--- Data provided ---
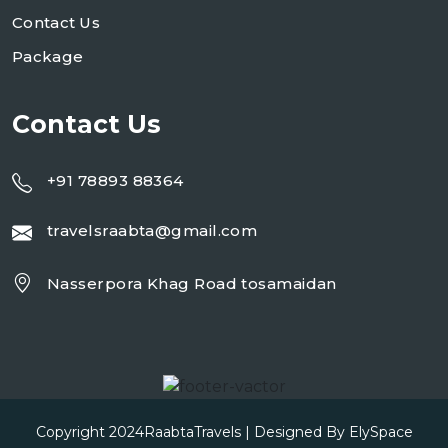
Contact Us
Package
Contact Us
+91 78893 88364
travelsraabta@gmail.com
Nasserpora Khag Road tosamaidan
Copyright 2024
RaabtaTravels
| Designed By
ElySpace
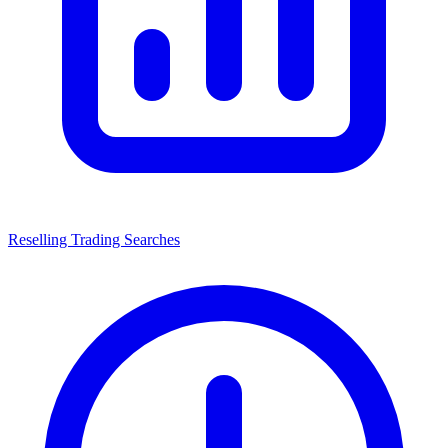
Reselling Trading Searches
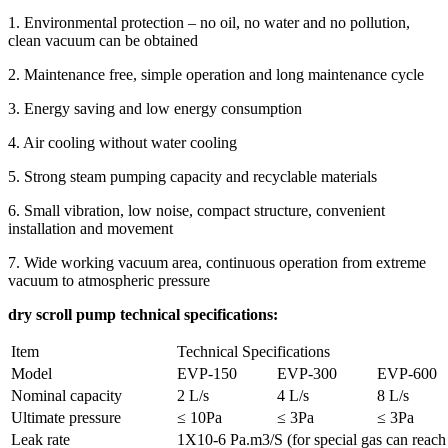
1. Environmental protection – no oil, no water and no pollution,
clean vacuum can be obtained
2. Maintenance free, simple operation and long maintenance cycle
3. Energy saving and low energy consumption
4. Air cooling without water cooling
5. Strong steam pumping capacity and recyclable materials
6. Small vibration, low noise, compact structure, convenient
installation and movement
7. Wide working vacuum area, continuous operation from extreme
vacuum to atmospheric pressure
dry scroll pump technical specifications:
Item
Technical Specifications
Model
EVP-150
EVP-300
EVP-600
Nominal capacity
2 L/s
4 L/s
8 L/s
Ultimate pressure
≤ 10Pa
≤ 3Pa
≤ 3Pa
Leak rate
1X10-6 Pa.m3/S (for special gas can reac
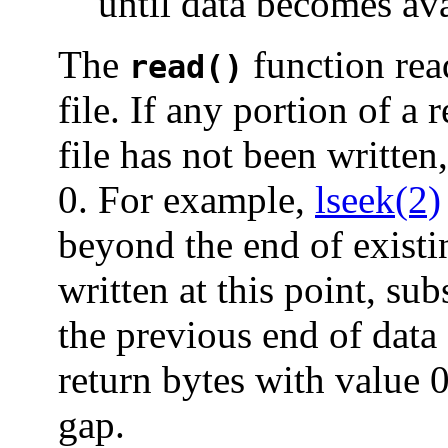
until data becomes ava
The
function read
read()
file. If any portion of a 
file has not been written
0. For example,
lseek(2)
beyond the end of existing
written at this point, su
the previous end of data
return bytes with value 0 
gap.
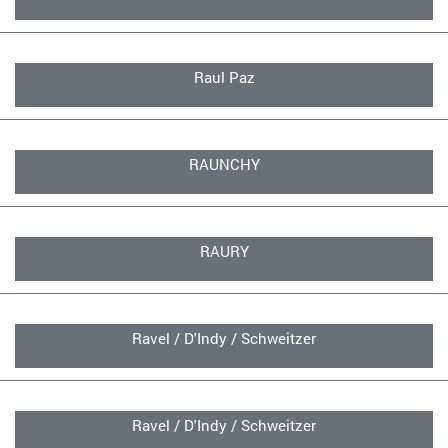
Raul Paz
RAUNCHY
RAURY
Ravel / D'Indy / Schweitzer
Ravel / D'Indy / Schweitzer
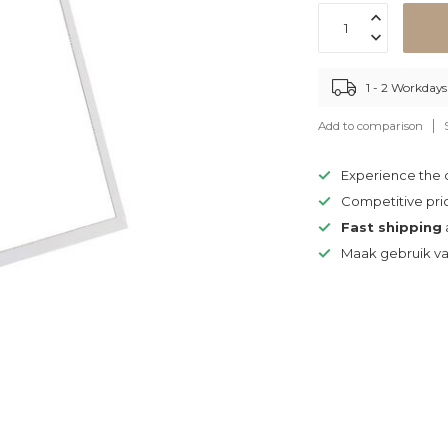
1 - 2 Workdays
Add to comparison
Experience the
Competitive pri
Fast shipping
Maak gebruik v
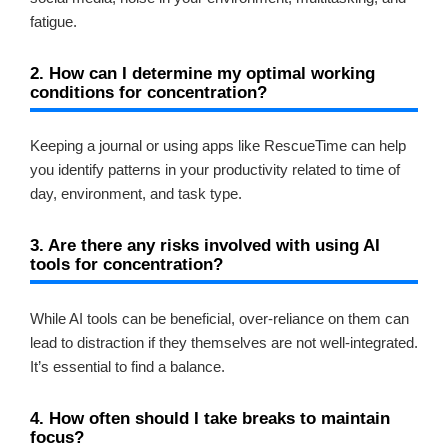
fatigue.
2. How can I determine my optimal working
conditions for concentration?
Keeping a journal or using apps like RescueTime can help
you identify patterns in your productivity related to time of
day, environment, and task type.
3. Are there any risks involved with using AI
tools for concentration?
While AI tools can be beneficial, over-reliance on them can
lead to distraction if they themselves are not well-integrated.
It’s essential to find a balance.
4. How often should I take breaks to maintain
focus?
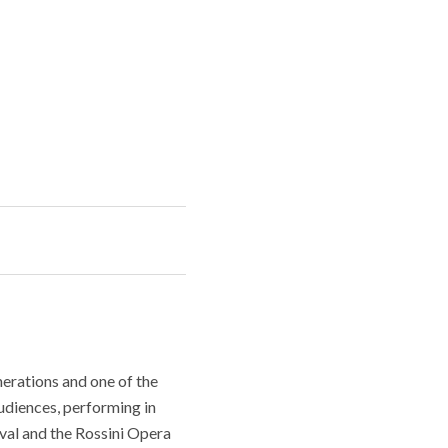
erations and one of the
audiences, performing in
ival and the Rossini Opera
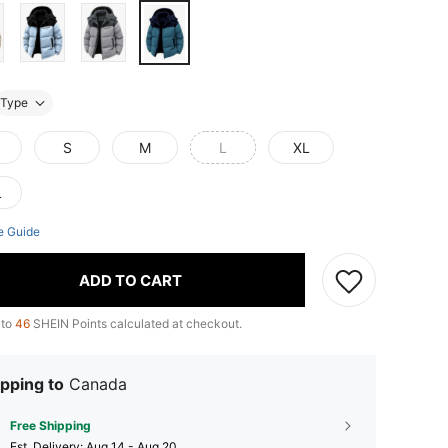
Type
S
M
L
XL
L
e Guide
ADD TO CART
 to
46
SHEIN Points calculated at checkout.
pping to
Canada
Free Shipping
​Est. Delivery:
Aug 14 - Aug 20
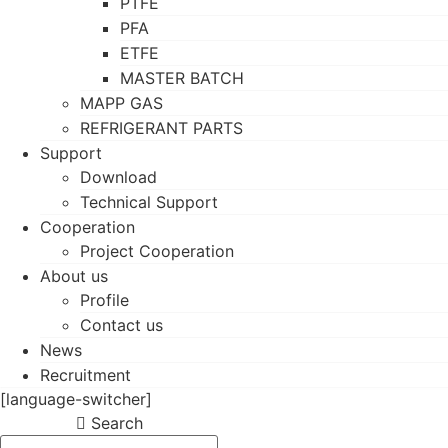
PTFE
PFA
ETFE
MASTER BATCH
MAPP GAS
REFRIGERANT PARTS
Support
Download
Technical Support
Cooperation
Project Cooperation
About us
Profile
Contact us
News
Recruitment
[language-switcher]
Search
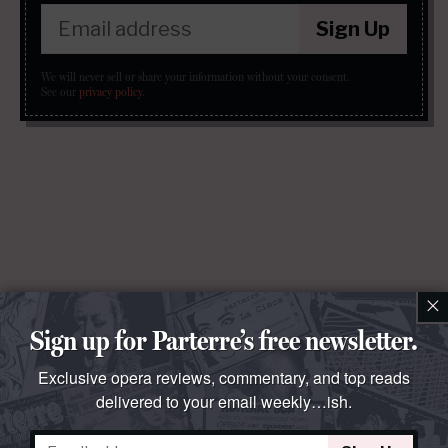
Sign Up
We will never sell or share your information without your consent.
See our
privacy policy
.
×
Sign up for Parterre’s free newsletter.
Exclusive opera reviews, commentary, and top reads
delivered to your email weekly…ish.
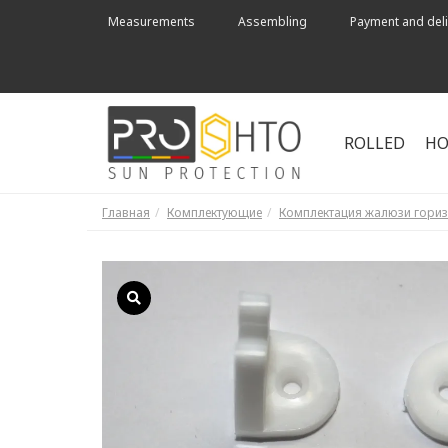
Measurements
Assembling
Payment and deli
ROLLED
HO
Главная
Комплектующие
Комплектация жалюзи гори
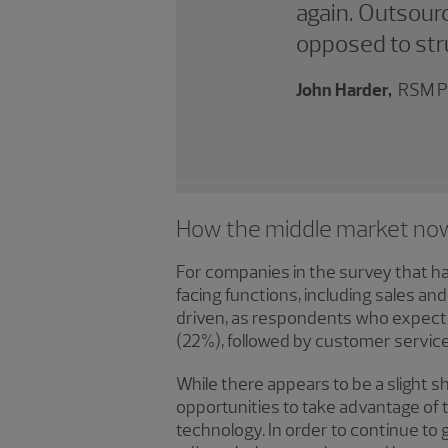
again. Outsourc
opposed to stru
John Harder,
RSM P
How the middle market no
For companies in the survey that ha
facing functions, including sales a
driven, as respondents who expect 
(22%), followed by customer servic
While there appears to be a slight sh
opportunities to take advantage of t
technology. In order to continue to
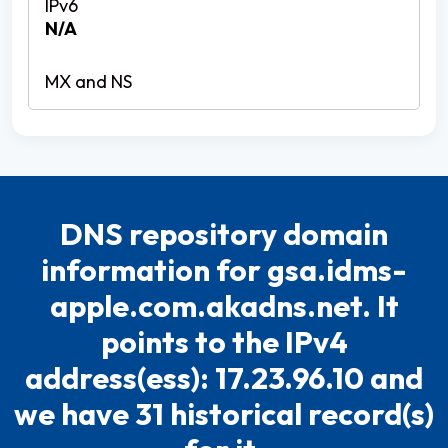
N/A
DNS repository domain
information for gsa.idms-
apple.com.akadns.net. It
points to the IPv4
address(ess): 17.23.96.10 and
we have 31 historical record(s)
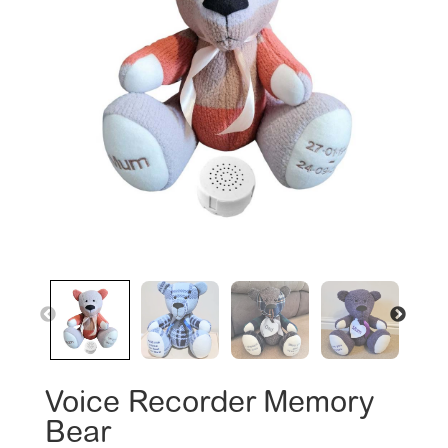
Voice Recorder Memory
Bear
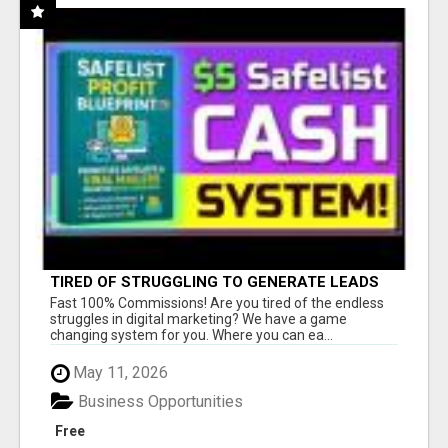
TIRED OF STRUGGLING TO GENERATE LEADS
AND INCOME ONLINE?
Fast 100% Commissions! Are you tired of the endless
struggles in digital marketing? We have a game
changing system for you. Where you can ea...
May 11, 2026
Business Opportunities
Free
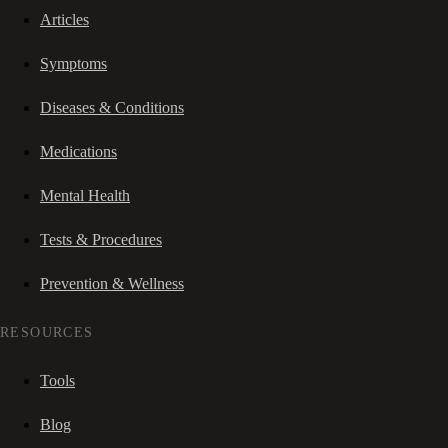
Articles
Symptoms
Diseases & Conditions
Medications
Mental Health
Tests & Procedures
Prevention & Wellness
RESOURCES
Tools
Blog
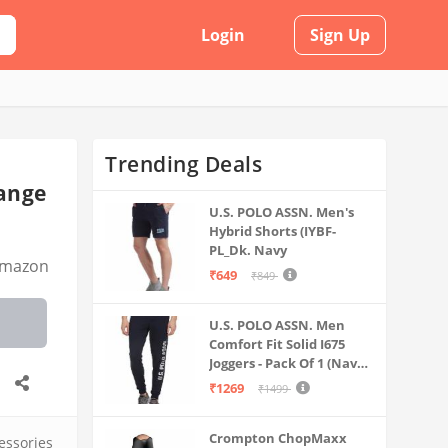
Login
Sign Up
Trending Deals
hange
U.S. POLO ASSN. Men's
Hybrid Shorts (IYBF-
PL_Dk. Navy
mazon
₹649
₹849
U.S. POLO ASSN. Men
Comfort Fit Solid I675
Joggers - Pack Of 1 (Navy
M) | Rise Style: Mid Rise
₹1269
₹1499
Crompton ChopMaxx
essories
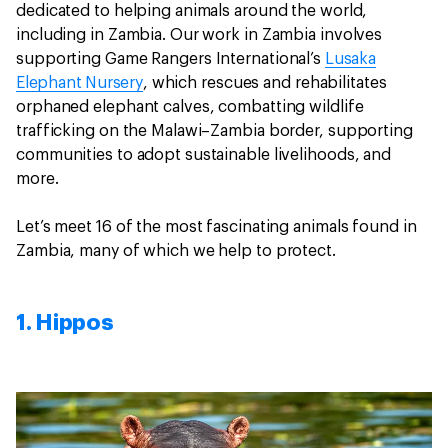
dedicated to helping animals around the world,
including in Zambia. Our work in Zambia involves
supporting Game Rangers International’s
Lusaka
Elephant Nursery
, which rescues and rehabilitates
orphaned elephant calves, combatting wildlife
trafficking on the Malawi–Zambia border, supporting
communities to adopt sustainable livelihoods, and
more.
Let’s meet 16 of the most fascinating animals found in
Zambia, many of which we help to protect.
1. Hippos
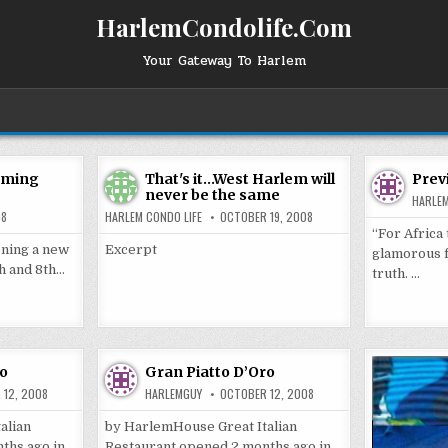
HarlemCondolife.Com
Your Gateway To Harlem
oming
That's it…West Harlem will
Prev
never be the same
HARLE
08
HARLEM CONDO LIFE
OCTOBER 19, 2008
“For Africa
ening a new
Excerpt
glamorous fa
th and 8th…
truth. …
ro
Gran Piatto D’Oro
 12, 2008
HARLEMGUY
OCTOBER 12, 2008
alian
by HarlemHouse Great Italian
ths ago in
Restaurant opened 2 months ago in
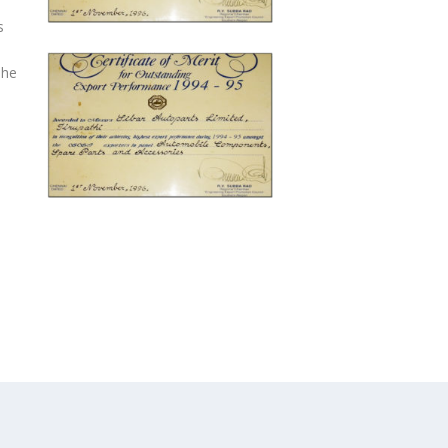
s
The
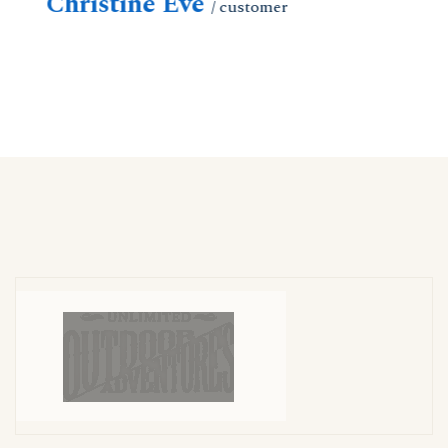
Christine Eve
C
/ customer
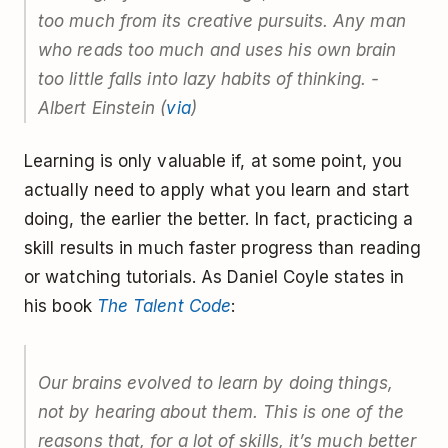
too much from its creative pursuits. Any man
who reads too much and uses his own brain
too little falls into lazy habits of thinking. -
Albert Einstein (
via
)
Learning is only valuable if, at some point, you
actually need to apply what you learn and start
doing, the earlier the better. In fact, practicing a
skill results in much faster progress than reading
or watching tutorials. As Daniel Coyle states in
his book
The Talent Code
:
Our brains evolved to learn by doing things,
not by hearing about them. This is one of the
reasons that, for a lot of skills, it’s much better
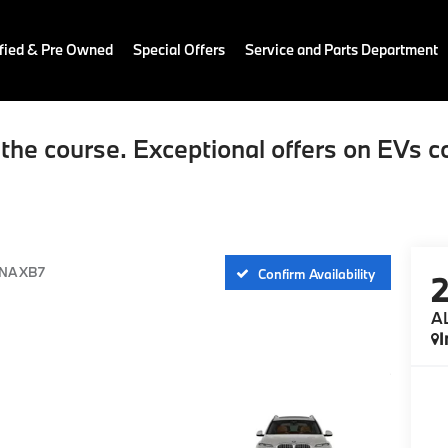
fied & Pre Owned
Special Offers
Service and Parts Department
the course. Exceptional offers on EVs c
NA XB7
Confirm Availability
A
I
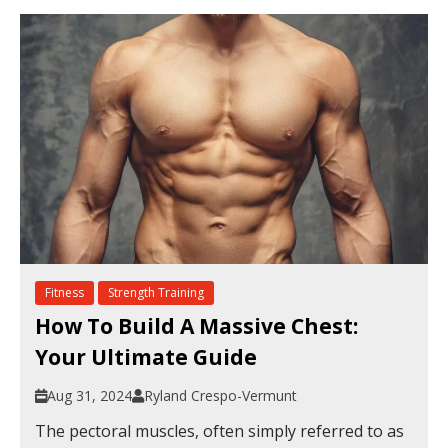
Fitness
Strength Training
How To Build A Massive Chest:
Your Ultimate Guide
Aug 31, 2024
Ryland Crespo-Vermunt
The pectoral muscles, often simply referred to as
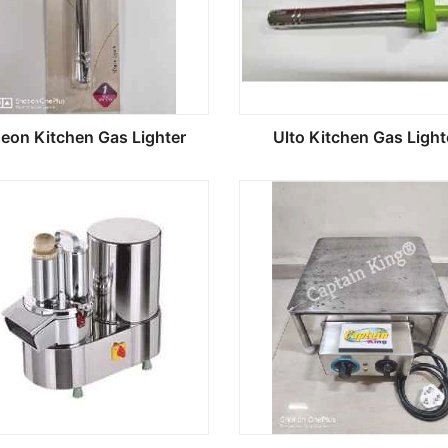
geon Kitchen Gas Lighter
Ulto Kitchen Gas Light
---
The task:
Once the pictures are removed, output the entries above exactly as given.

Exercise answer:
Contact Us
Package
Contact Us
+91 78893 88364
travelsraabta@gmail.com
Nasserpora Khag Road tosamaidan
Copyright 2024
RaabtaTravels
| Designed By
ElySpace
Reselling Trading Searches
1. Environmental protection – no oil, no water and no pollution,
clean vacuum can be obtained
2. Maintenance free, simple operation and long maintenance cycle
3. Energy saving and low energy consumption
4. Air cooling without water cooling
5. Strong steam pumping capacity and recyclable materials
6. Small vibration, low noise, compact structure, convenient
installation and movement
7. Wide working vacuum area, continuous operation from extreme
vacuum to atmospheric pressure
dry scroll pump technical specifications:
Item
Technical Specifications
Model
EVP-150
EVP-300
EVP-600
Nominal capacity
2 L/s
4 L/s
8 L/s
Ultimate pressure
≤ 10Pa
≤ 3Pa
≤ 3Pa
Leak rate
1X10-6 Pa.m3/S (for special gas can reac
until data becomes ava
The
function read
read()
file. If any portion of a 
file has not been written
0. For example,
lseek(2)
beyond the end of existing
written at this point, su
the previous end of data
return bytes with value 0 
gap.
Raul Paz
RAUNCHY
RAURY
Ravel / D'Indy / Schweitzer
Ravel / D'Indy / Schweitzer
1 - 2 Workdays
Add to comparison
Experience the
Competitive pri
Fast shipping
Maak gebruik v
fatigue.
2. How can I determine my optimal working
conditions for concentration?
Keeping a journal or using apps like RescueTime can help
you identify patterns in your productivity related to time of
day, environment, and task type.
3. Are there any risks involved with using AI
tools for concentration?
While AI tools can be beneficial, over-reliance on them can
lead to distraction if they themselves are not well-integrated.
It’s essential to find a balance.
4. How often should I take breaks to maintain
focus?
erations and one of the
audiences, performing in
ival and the Rossini Opera
Type
S
M
L
XL
L
e Guide
ADD TO CART
 to
46
SHEIN Points calculated at checkout.
pping to
Canada
Free Shipping
​Est. Delivery:
Aug 14 - Aug 20
PTFE
PFA
ETFE
MASTER BATCH
MAPP GAS
REFRIGERANT PARTS
Support
Download
Technical Support
Cooperation
Project Cooperation
About us
Profile
Contact us
News
Recruitment
[language-switcher]
Search
Sign Up
We will never sell or share your information without your consent.
See our
privacy policy
.
×
Sign up for Parterre’s free newsletter.
Exclusive opera reviews, commentary, and top reads
delivered to your email weekly…ish.
Measurements
Assembling
Payment and deli
ROLLED
HO
Главная
Комплектующие
Комплектация жалюзи гори
again. Outsourc
opposed to stru
John Harder,
RSM P
How the middle market no
For companies in the survey that ha
facing functions, including sales a
driven, as respondents who expect 
(22%), followed by customer servic
While there appears to be a slight sh
opportunities to take advantage of t
technology. In order to continue to
N/A
DNS repository domain
information for gsa.idms-
apple.com.akadns.net. It
points to the IPv4
address(ess): 17.23.96.10 and
we have 31 historical record(s)
Voice Recorder Memory
Bear
TIRED OF STRUGGLING TO GENERATE LEADS
AND INCOME ONLINE?
Fast 100% Commissions! Are you tired of the endless
struggles in digital marketing? We have a game
changing system for you. Where you can ea...
May 11, 2026
Business Opportunities
Free
Articles
Symptoms
Diseases & Conditions
Medications
Mental Health
Tests & Procedures
Prevention & Wellness
RESOURCES
Tools
Blog
Login
Sign Up
Trending Deals
hange
U.S. POLO ASSN. Men's
Hybrid Shorts (IYBF-
PL_Dk. Navy
mazon
₹649
₹849
U.S. POLO ASSN. Men
Comfort Fit Solid I675
Joggers - Pack Of 1 (Navy
M) | Rise Style: Mid Rise
₹1269
₹1499
Crompton ChopMaxx
essories
dedicated to helping animals around the world,
including in Zambia. Our work in Zambia involves
supporting Game Rangers International’s
Lusaka
Elephant Nursery
, which rescues and rehabilitates
orphaned elephant calves, combatting wildlife
trafficking on the Malawi–Zambia border, supporting
communities to adopt sustainable livelihoods, and
more.
Let’s meet 16 of the most fascinating animals found in
Zambia, many of which we help to protect.
1. Hippos
HarlemCondolife.Com
Your Gateway To Harlem
oming
That's it…West Harlem will
Prev
never be the same
HARLE
08
HARLEM CONDO LIFE
OCTOBER 19, 2008
“For Africa
ening a new
Excerpt
glamorous fa
th and 8th…
truth. …
ro
Gran Piatto D’Oro
 12, 2008
HARLEMGUY
OCTOBER 12, 2008
alian
by HarlemHouse Great Italian
ths ago in
Restaurant opened 2 months ago in
s
The
Christine Eve
C
/ customer
too much from its creative pursuits. Any man
who reads too much and uses his own brain
too little falls into lazy habits of thinking. -
Albert Einstein (
via
)
Learning is only valuable if, at some point, you
actually need to apply what you learn and start
doing, the earlier the better. In fact, practicing a
skill results in much faster progress than reading
or watching tutorials. As Daniel Coyle states in
his book
The Talent Code
:
Our brains evolved to learn by doing things,
not by hearing about them. This is one of the
reasons that, for a lot of skills, it’s much better
fied & Pre Owned
Special Offers
Service and Parts Department
the course. Exceptional offers on EVs c
NA XB7
Confirm Availability
A
I
Fitness
Strength Training
How To Build A Massive Chest:
Your Ultimate Guide
Aug 31, 2024
Ryland Crespo-Vermunt
The pectoral muscles, often simply referred to as
geon Kitchen Gas Lighter
Ulto Kitchen Gas Light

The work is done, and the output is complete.